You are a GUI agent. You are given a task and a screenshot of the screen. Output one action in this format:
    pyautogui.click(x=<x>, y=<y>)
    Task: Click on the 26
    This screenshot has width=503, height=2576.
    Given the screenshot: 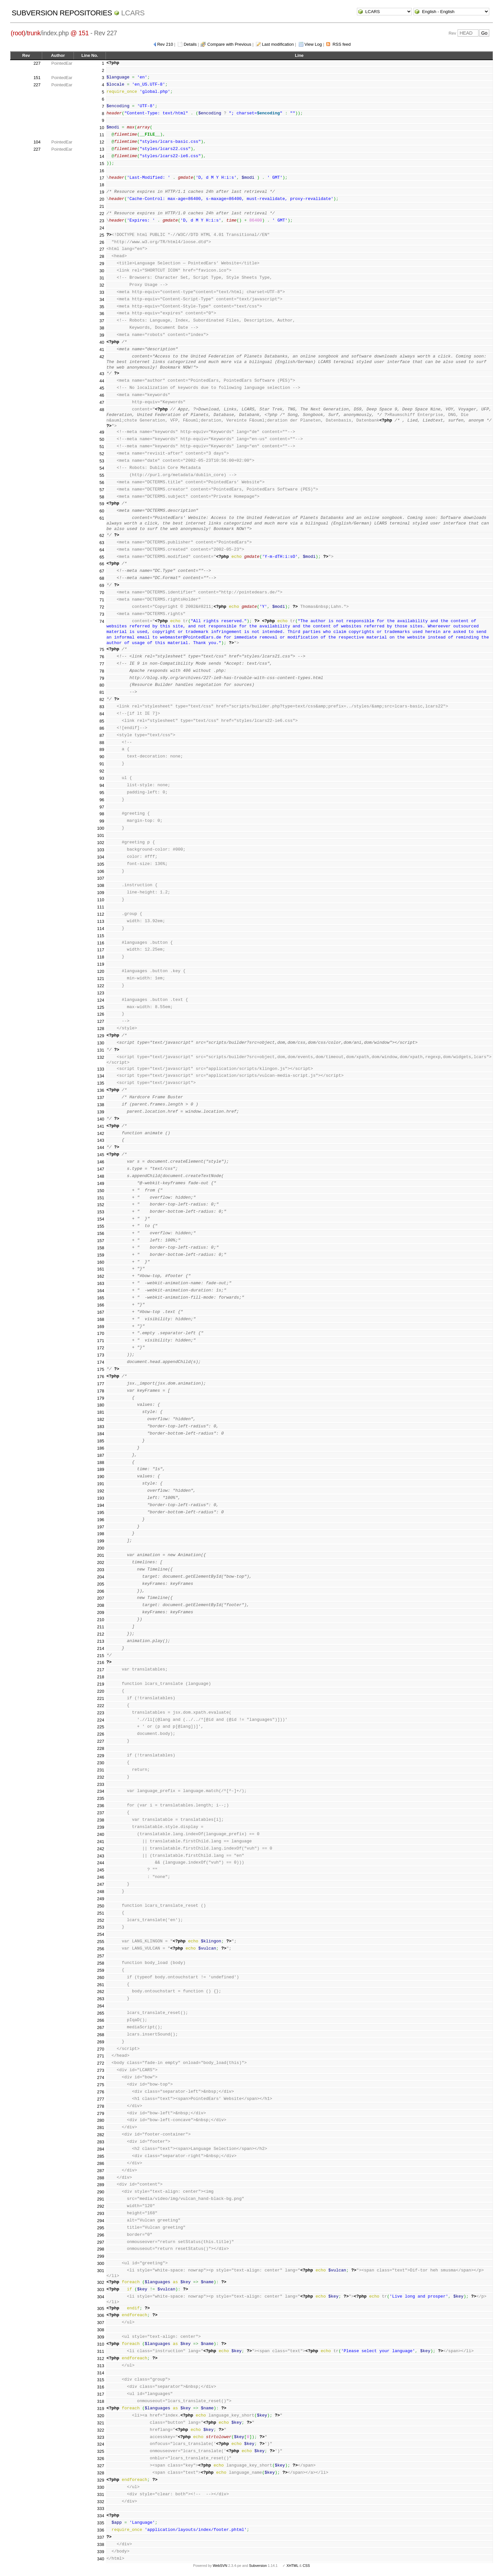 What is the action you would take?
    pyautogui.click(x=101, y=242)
※
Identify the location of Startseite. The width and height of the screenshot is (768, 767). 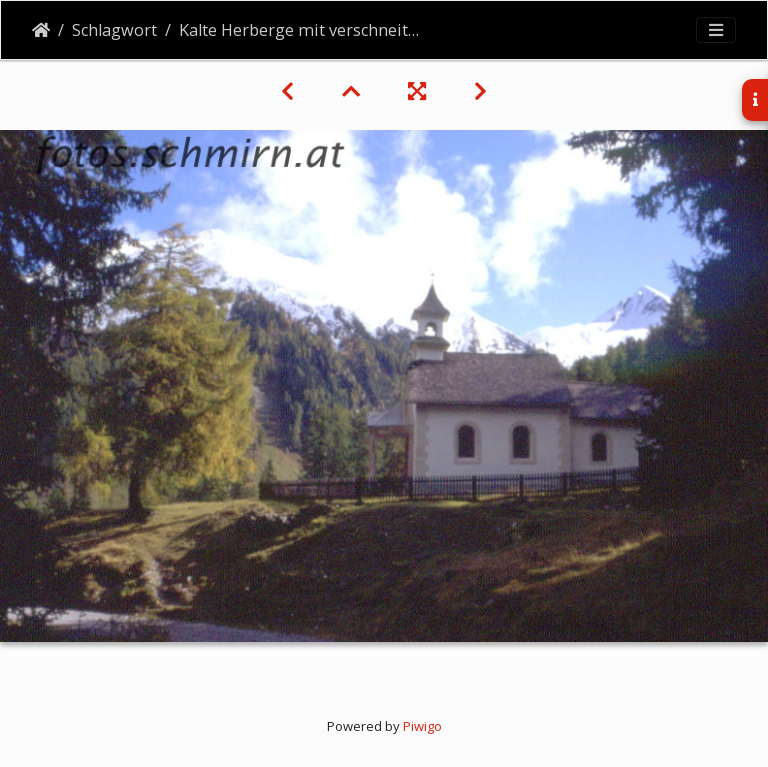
※
◆ Work order:
Word for word, restate the lines above from the line containing "You are a GUI" through the line containing "This screenshot has", with both included and nothing else.

◆ Answer box:
You are a GUI agent. You are given a task and a screenshot of the screen. Output one action in this format:
    pyautogui.click(x=<x>, y=<y>)
    Task: Click on the 26
    This screenshot has width=503, height=2576.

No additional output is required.